### Provided data
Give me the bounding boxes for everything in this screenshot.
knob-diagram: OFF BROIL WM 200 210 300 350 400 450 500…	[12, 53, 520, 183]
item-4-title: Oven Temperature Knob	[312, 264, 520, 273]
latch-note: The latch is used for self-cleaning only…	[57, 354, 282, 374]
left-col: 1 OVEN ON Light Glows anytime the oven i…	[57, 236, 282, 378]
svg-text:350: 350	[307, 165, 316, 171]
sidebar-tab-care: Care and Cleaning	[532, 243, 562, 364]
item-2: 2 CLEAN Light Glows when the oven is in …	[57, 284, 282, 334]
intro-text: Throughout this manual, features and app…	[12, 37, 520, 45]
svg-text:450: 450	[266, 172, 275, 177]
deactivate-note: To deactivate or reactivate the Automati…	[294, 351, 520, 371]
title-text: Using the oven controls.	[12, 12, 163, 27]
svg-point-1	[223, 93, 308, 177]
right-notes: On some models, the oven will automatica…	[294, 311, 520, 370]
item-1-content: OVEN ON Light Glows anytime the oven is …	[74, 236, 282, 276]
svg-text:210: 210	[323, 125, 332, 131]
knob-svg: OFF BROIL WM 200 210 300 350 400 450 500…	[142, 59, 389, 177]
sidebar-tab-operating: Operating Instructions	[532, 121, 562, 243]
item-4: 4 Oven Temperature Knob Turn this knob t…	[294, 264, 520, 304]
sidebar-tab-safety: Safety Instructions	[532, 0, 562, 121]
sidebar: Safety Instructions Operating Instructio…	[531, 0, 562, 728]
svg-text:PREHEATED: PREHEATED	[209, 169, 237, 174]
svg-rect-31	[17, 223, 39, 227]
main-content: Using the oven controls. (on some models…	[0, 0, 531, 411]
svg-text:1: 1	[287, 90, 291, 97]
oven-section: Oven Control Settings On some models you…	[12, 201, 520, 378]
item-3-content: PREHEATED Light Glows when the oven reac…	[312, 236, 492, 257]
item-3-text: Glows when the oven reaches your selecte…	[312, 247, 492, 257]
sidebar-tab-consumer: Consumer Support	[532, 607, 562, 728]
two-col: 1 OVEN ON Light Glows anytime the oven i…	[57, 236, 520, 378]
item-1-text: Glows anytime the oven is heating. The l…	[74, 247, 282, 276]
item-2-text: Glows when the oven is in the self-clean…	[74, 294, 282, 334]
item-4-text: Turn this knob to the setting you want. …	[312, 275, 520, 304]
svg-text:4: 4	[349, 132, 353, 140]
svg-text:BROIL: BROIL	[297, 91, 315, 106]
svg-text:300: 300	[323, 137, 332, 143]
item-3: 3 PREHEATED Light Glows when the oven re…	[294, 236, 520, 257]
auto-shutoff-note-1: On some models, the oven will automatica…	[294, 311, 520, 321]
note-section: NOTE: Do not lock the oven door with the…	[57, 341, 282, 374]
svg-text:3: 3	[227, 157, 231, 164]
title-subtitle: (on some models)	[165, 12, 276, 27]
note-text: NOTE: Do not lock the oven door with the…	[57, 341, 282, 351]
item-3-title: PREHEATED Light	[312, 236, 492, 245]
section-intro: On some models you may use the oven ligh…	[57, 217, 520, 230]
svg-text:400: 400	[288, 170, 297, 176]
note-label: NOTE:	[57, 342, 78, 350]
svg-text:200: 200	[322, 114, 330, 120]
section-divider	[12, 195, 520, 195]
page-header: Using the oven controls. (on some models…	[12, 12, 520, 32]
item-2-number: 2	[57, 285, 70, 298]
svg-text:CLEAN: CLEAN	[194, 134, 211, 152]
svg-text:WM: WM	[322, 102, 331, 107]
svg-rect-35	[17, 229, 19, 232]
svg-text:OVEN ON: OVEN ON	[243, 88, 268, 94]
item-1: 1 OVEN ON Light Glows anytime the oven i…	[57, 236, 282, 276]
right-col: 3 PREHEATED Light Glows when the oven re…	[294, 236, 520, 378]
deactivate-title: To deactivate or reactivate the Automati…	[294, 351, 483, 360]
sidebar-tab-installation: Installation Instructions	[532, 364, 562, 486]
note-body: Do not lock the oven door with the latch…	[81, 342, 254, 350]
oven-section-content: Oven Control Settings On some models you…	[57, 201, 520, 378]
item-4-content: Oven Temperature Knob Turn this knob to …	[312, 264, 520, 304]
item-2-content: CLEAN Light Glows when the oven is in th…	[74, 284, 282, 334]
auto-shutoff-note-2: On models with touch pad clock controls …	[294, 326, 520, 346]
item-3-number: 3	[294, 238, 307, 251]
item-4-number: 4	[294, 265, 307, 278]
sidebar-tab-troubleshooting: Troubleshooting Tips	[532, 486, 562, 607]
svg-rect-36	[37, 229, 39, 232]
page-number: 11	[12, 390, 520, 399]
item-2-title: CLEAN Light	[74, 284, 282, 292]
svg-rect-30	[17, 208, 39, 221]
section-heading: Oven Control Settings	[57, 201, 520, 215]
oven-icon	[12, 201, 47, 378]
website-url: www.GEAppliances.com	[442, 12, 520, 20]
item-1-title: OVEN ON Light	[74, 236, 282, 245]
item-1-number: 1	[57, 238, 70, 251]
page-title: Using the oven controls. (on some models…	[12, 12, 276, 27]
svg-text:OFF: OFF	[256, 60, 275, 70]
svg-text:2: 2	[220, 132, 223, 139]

### Task description
Within the listing above, filter for lines holding the string "self" and copy each one.

### Answer section
latch-note: The latch is used for self-cleaning only…	[57, 354, 282, 374]
item-2-text: Glows when the oven is in the self-clean…	[74, 294, 282, 334]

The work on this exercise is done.